• [The problem] Set down the data below in full, exactly as it reads, but without the pictures.

Segment Open

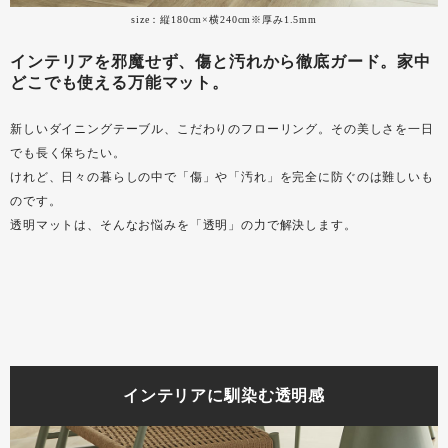
size：縦180cm×横240cm※厚み1.5mm
インテリアを邪魔せず、傷と汚れから徹底ガード。家中
どこでも使える万能マット。
新しいダイニングテーブル、こだわりのフローリング。その美しさを一日
でも長く保ちたい。
けれど、日々の暮らしの中で「傷」や「汚れ」を完全に防ぐのは難しいも
のです。
透明マットは、そんなお悩みを「透明」の力で解決します。
インテリアに馴染む透明感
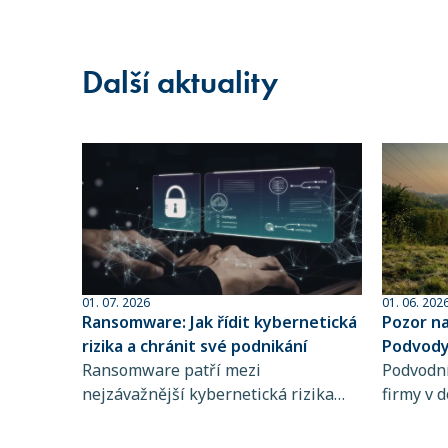
Další aktuality
01. 07. 2026
01. 06. 202
Ransomware: Jak řídit kybernetická
Pozor n
rizika a chránit své podnikání
Podvody 
Ransomware patří mezi
sofistik
Podvodní
nejzávažnější kybernetická rizika
firmy v d
současnosti. Zjistěte, jak funguje,
dlouhodo
koho ohrožuje a proč je řízení
praktiky 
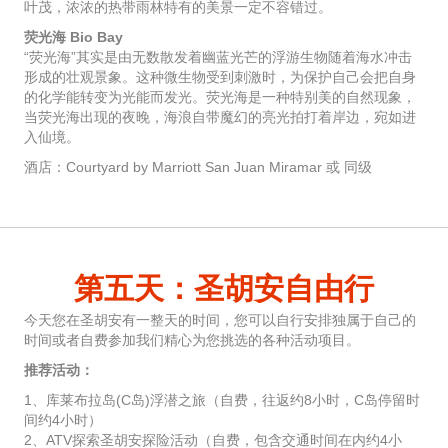
叶茂，浓浓的热带雨林特有的美景一定不容错过。
荧光海 Bio Bay
“荧光海”其实是由无数散发着幽蓝光芒的浮游生物随着海水冲击
形成的壮观景象。这种微生物受到刺激时，为保护自己会把自身
的化学能转变为光能而发光。荧光海是一种特别美的自然现象，
当荧光海出现的夜晚，海浪自带魔幻的亮光拍打着岸边，宛如进
入仙境。
酒店：Courtyard by Marriott San Juan Miramar 或 同级
第五天：圣胡安自由行
今天您在圣胡安有一整天的时间，您可以自行安排独属于自己的
时间或者自费参加我们精心为您挑选的各种活动项目。
推荐活动：
1、库莱布拉岛(C岛)浮潜之旅（自费，往返约8小时，C岛停留时
间约4小时）
2、ATV探索圣胡安探险活动（自费，包含交通时间在内约4小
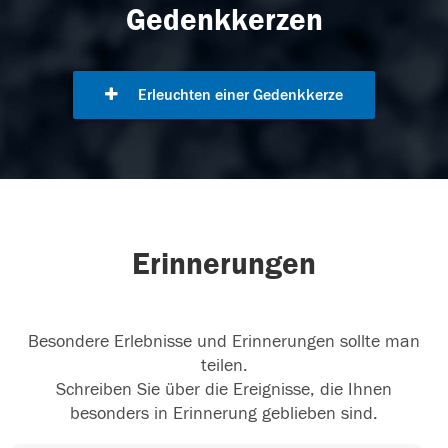
Gedenkkerzen
Erleuchten einer Gedenkkerze
Erinnerungen
Besondere Erlebnisse und Erinnerungen sollte man
teilen.
Schreiben Sie über die Ereignisse, die Ihnen
besonders in Erinnerung geblieben sind.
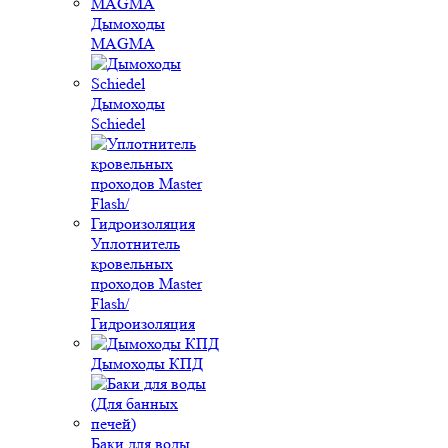
Дымоходы
MAGMA
Дымоходы
Schiedel
Уплотнитель
кровельных
проходов Master
Flash/
Гидроизоляция
Дымоходы КПД
Баки для воды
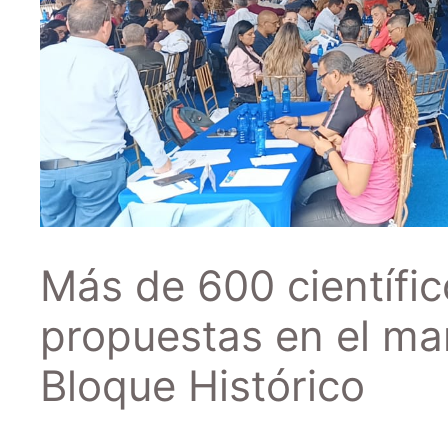
Más de 600 científic
propuestas en el ma
Bloque Histórico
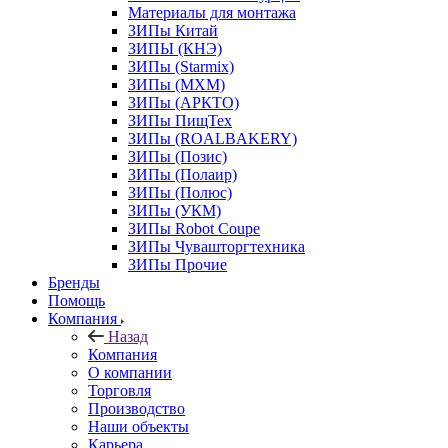
Материалы для монтажа
ЗИПы Китай
ЗИПЫ (КНЭ)
ЗИПы (Starmix)
ЗИПы (МХМ)
ЗИПы (АРКТО)
ЗИПы ПищТех
ЗИПы (ROALBAKERY)
ЗИПы (Позис)
ЗИПы (Полаир)
ЗИПы (Полюс)
ЗИПы (УКМ)
ЗИПы Robot Coupe
ЗИПы Чувашторгтехника
ЗИПы Прочие
Бренды
Помощь
Компания
Назад
Компания
О компании
Торговля
Производство
Наши объекты
Карьера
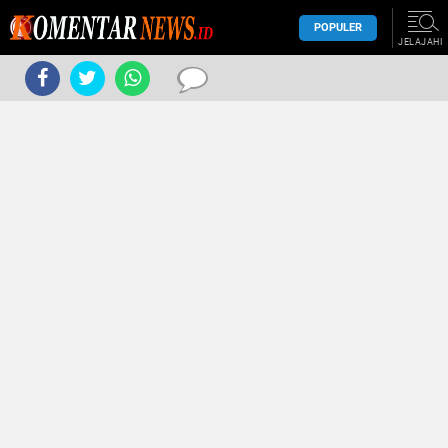
POPULER
JELAJAHI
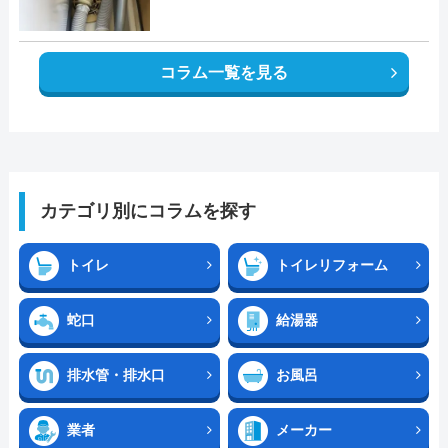
コラム一覧を見る
カテゴリ別にコラムを探す
トイレ
トイレリフォーム
蛇口
給湯器
排水管・排水口
お風呂
業者
メーカー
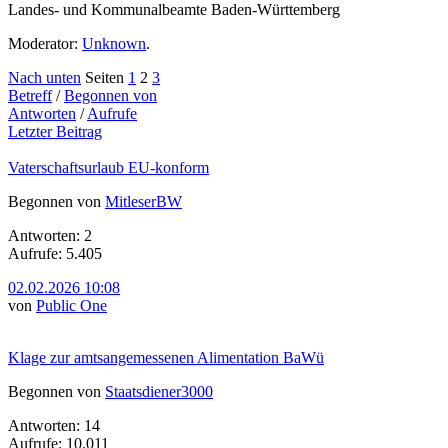
Landes- und Kommunalbeamte Baden-Württemberg
Moderator:
Unknown
.
Nach unten
Seiten
1
2
3
Betreff
/
Begonnen von
Antworten
/
Aufrufe
Letzter Beitrag
Vaterschaftsurlaub EU-konform
Begonnen von
MitleserBW
Antworten: 2
Aufrufe: 5.405
02.02.2026 10:08
von
Public One
Klage zur amtsangemessenen Alimentation BaWü
Begonnen von
Staatsdiener3000
Antworten: 14
Aufrufe: 10.011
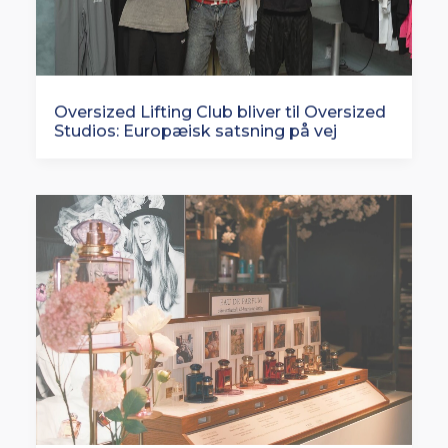
Oversized Lifting Club bliver til Oversized
Studios: Europæisk satsning på vej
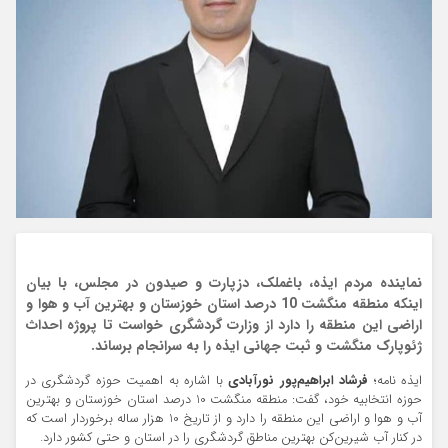
نماینده مردم ایذه، باغملک، دزپارت و صیدون در مجلس، با بیان
اینکه منطقه منگشت 10 درصد استان خوزستان و بهترین آب و هوا و
اراضی این منطقه را دارد از وزارت گردشگری خواست تا پروژه احداث
ژئوپارک منگشت و ثبت جهانی ایذه را به سرانجام برساند.
ایذه نامه؛
فرشاد ابراهیم‌پور نورآبادی
با اشاره به اهمیت حوزه گردشگری در
حوزه انتخابیه خود، گفت: منطقه منگشت 10 درصد استان خوزستان و بهترین
آب و هوا و اراضی این منطقه را دارد و از تاریخ 10 هزار ساله برخوردار است که
در کنار آب‌ شیرین‌کن بهترین مناطق گردشگری را در استان و حتی کشور دارد.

Segment Closed

• [Answer space]
size：縦180cm×横240cm※厚み1.5mm
インテリアを邪魔せず、傷と汚れから徹底ガード。家中
どこでも使える万能マット。
新しいダイニングテーブル、こだわりのフローリング。その美しさを一日
でも長く保ちたい。
けれど、日々の暮らしの中で「傷」や「汚れ」を完全に防ぐのは難しいも
のです。
透明マットは、そんなお悩みを「透明」の力で解決します。
インテリアに馴染む透明感
Další aktuality
01. 07. 2026
01. 06. 202
Ransomware: Jak řídit kybernetická
Pozor n
rizika a chránit své podnikání
Podvody 
Ransomware patří mezi
sofistik
Podvodní
nejzávažnější kybernetická rizika
firmy v d
současnosti. Zjistěte, jak funguje,
dlouhodo
koho ohrožuje a proč je řízení
praktiky 
叶茂，浓浓的热带雨林特有的美景一定不容错过。
荧光海 Bio Bay
“荧光海”其实是由无数散发着幽蓝光芒的浮游生物随着海水冲击
形成的壮观景象。这种微生物受到刺激时，为保护自己会把自身
的化学能转变为光能而发光。荧光海是一种特别美的自然现象，
当荧光海出现的夜晚，海浪自带魔幻的亮光拍打着岸边，宛如进
入仙境。
酒店：Courtyard by Marriott San Juan Miramar 或 同级
第五天：圣胡安自由行
今天您在圣胡安有一整天的时间，您可以自行安排独属于自己的
时间或者自费参加我们精心为您挑选的各种活动项目。
推荐活动：
1、库莱布拉岛(C岛)浮潜之旅（自费，往返约8小时，C岛停留时
间约4小时）
2、ATV探索圣胡安探险活动（自费，包含交通时间在内约4小
Gedenkkerzen
Erleuchten einer Gedenkkerze
Erinnerungen
Besondere Erlebnisse und Erinnerungen sollte man
teilen.
Schreiben Sie über die Ereignisse, die Ihnen
besonders in Erinnerung geblieben sind.
Дымоходы
MAGMA
Дымоходы
Schiedel
Уплотнитель
кровельных
проходов Master
Flash/
Гидроизоляция
Дымоходы КПД
Баки для воды
Más de 600 científic
propuestas en el ma
Bloque Histórico
Материалы для монтажа
ЗИПы Китай
ЗИПЫ (КНЭ)
ЗИПы (Starmix)
ЗИПы (МХМ)
ЗИПы (АРКТО)
ЗИПы ПищТех
ЗИПы (ROALBAKERY)
ЗИПы (Позис)
ЗИПы (Полаир)
ЗИПы (Полюс)
ЗИПы (УКМ)
ЗИПы Robot Coupe
ЗИПы Чувашторгтехника
ЗИПы Прочие
Бренды
Помощь
Компания
Назад
Компания
О компании
Торговля
Производство
Наши объекты
Карьера
POPULER
JELAJAHI
コラム一覧を見る
カテゴリ別にコラムを探す
トイレ
トイレリフォーム
蛇口
給湯器
排水管・排水口
お風呂
業者
メーカー
Landes- und Kommunalbeamte Baden-Württemberg
Moderator:
Unknown
.
Nach unten
Seiten
1
2
3
Betreff
/
Begonnen von
Antworten
/
Aufrufe
Letzter Beitrag
Vaterschaftsurlaub EU-konform
Begonnen von
MitleserBW
Antworten: 2
Aufrufe: 5.405
02.02.2026 10:08
von
Public One
Klage zur amtsangemessenen Alimentation BaWü
Begonnen von
Staatsdiener3000
Antworten: 14
Aufrufe: 10.011
Oversized Lifting Club bliver til Oversized
Studios: Europæisk satsning på vej
نماینده مردم ایذه، باغملک، دزپارت و صیدون در مجلس، با بیان
اینکه منطقه منگشت 10 درصد استان خوزستان و بهترین آب و هوا و
اراضی این منطقه را دارد از وزارت گردشگری خواست تا پروژه احداث
ژئوپارک منگشت و ثبت جهانی ایذه را به سرانجام برساند.
ایذه نامه؛
فرشاد ابراهیم‌پور نورآبادی
با اشاره به اهمیت حوزه گردشگری در
حوزه انتخابیه خود، گفت: منطقه منگشت 10 درصد استان خوزستان و بهترین
آب و هوا و اراضی این منطقه را دارد و از تاریخ 10 هزار ساله برخوردار است که
در کنار آب‌ شیرین‌کن بهترین مناطق گردشگری را در استان و حتی کشور دارد.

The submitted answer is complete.